Our first trip out of Johannesburg in July was to the Kgaswane mountain reserve near Rustenburg, which is one of the 2010 football venues. All the tourism websites seem to say that Rustenburg is an hour from Joburg but that’s very optimistic; it’s two hours drive northwest of the city and appallingly badly signposted – I predict hundreds of self-driving footie fans getting lost in the Magliesberg foothills next year, as even with a map and geographer’s intuition it was tricky to find. Worth it, though!
The drive goes through Joburg’s suburbs and sprawl, across grassy plains and undulating forested hills before hitting the Magliesberg range – an ancient, ancient mountain range that’s one of the oldest on the planet. The landscape is beautiful here, with lakes and semi-arid landscapes fringing the towering mountains that are home to vultures (so the signs say), various kinds of deer-type animals and lots of guesthouses.

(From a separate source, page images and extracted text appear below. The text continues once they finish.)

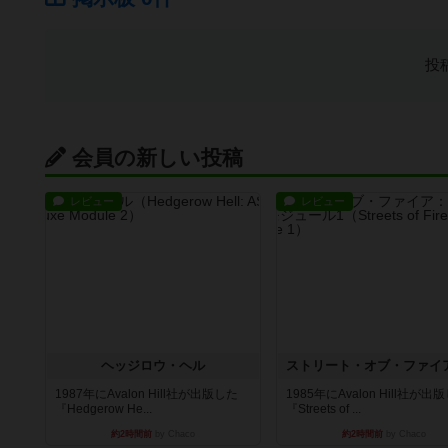
投
会員の新しい投稿
レビュー
レビュー
ヘッジロウ・ヘル
1987年にAvalon Hill社が出版した
1985年にAvalon Hill社が出
『Hedgerow He...
『Streets of ...
約2時間前
by Chaco
約2時間前
by Chaco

On top of the mountain closest to Rustenburg (its suburbs have crept right up to the perimeter fence), the Kgaswane reserve consists of a large flat valley in a semi-circular basin at about 1500m above sea level. After finding the entrance to the reserve (not signposted at all from the main road of course – turn left before you pass the huge mall along the main road into town) and paying the R50 conservation and car fees we drove in and soon caught a first breathtaking glimpse of Africa-according-to-Attenborough: plains of waving yellow grass dotted with flat-topped trees. Only the grazing giraffes were missing from the picture.
The visitor centre beside the parking was unmanned due to low season (they didn’t see the need to tell us this at the gate) so we set off on the two-hour Peglarae walking route recommended by the Rough Guide without their printed map. The route was easy enough to follow, but we missed the explanations of the numbered plants and rocks. The reserve is known for the Aloe Peglarae plants that grow mainly underground with just the tips of their leaves poking above the ground but – perhaps logically – we didn’t spot any on this midwinter day. Then again, we’re not even sure what a normal aloe should look like.
Crunching across paths made of small quartz crystals we rounded a koppie (small hill), and made our way though dry valleys and grassy fields past several viewpoints. Apart from a scared duiker (small antilope-type animal), our very fist game sighting in Africa, and a few rather tame bigger antilopes near the visitor centre, there wasn’t an animal to be seen, but we also didn’t see a single other hiker, despite it being a lovely sunny Sunday. After the hike and a picknick we drove around the park’s other roads and zoomed off to the mall for a spot of shopping for curtains (hey, life goes on) before going home.